Performance, Joins and why you should always have a profiler

time to read 2 min | 308 words

I did some heavy duty import process yesterday, and we run into severe performance issue with Rhino ETL joins. Five joins with about 250,000 records on the initial left and a few tens of thousands on the rights took about 2 hours to complete.

That was unacceptable, and I decided that I have to fix this issue. I had a fairly good idea about what the issue was. Rhino ETL supports nested loops joins only at the moment, which means that the join is performed as (pseudo code):

for leftRow in left:
	for rightRow in right:
		if MatchJoinCondition(leftRow, rightRow):
			yield MergeRows(leftRow, rightRow)

Obviously the N*M was what causing the problem right? I quickly built a trivial join test, which joined 2,500 rows on the left with 1,500 rows on the right. Trivial stuff, and should result in 1,500 rows returned.

It executed in 6 seconds. That was a shock.

Well 1,500 * 2,500  = 3,750,000, but it should be that bad.

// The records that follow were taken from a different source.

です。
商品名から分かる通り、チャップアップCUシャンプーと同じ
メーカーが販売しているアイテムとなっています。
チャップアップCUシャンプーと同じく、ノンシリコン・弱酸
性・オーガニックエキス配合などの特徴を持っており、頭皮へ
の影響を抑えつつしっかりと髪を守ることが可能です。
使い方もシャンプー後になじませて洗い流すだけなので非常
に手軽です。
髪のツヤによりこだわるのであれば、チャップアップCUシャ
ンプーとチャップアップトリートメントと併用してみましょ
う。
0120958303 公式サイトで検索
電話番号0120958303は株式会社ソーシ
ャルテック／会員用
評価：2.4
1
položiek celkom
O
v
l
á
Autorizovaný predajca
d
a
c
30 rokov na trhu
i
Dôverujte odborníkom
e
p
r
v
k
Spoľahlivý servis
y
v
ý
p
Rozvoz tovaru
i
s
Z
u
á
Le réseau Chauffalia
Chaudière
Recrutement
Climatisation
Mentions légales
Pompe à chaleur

Then I run the code under a profiler, and it completed in 29 seconds, but I also saw this:

image

It is not the nested loop that cost me all this money, it was the hash table lookups!

The most expensive call was GetHashCodeOfString, we have some globalization stuff here, because I told the hashtable to be case insensitive, I tried removing that and run it under the profiler again, now it dropped to 18 seconds, and we had this cost structure to deal with:

image

We still spend almost all of our time just doing hash table lookups, although we dropped by 10 seconds this time.

I don't think that I would have ever consider the cost of simply doing the hashtable lookups as the primary cost of the join operations.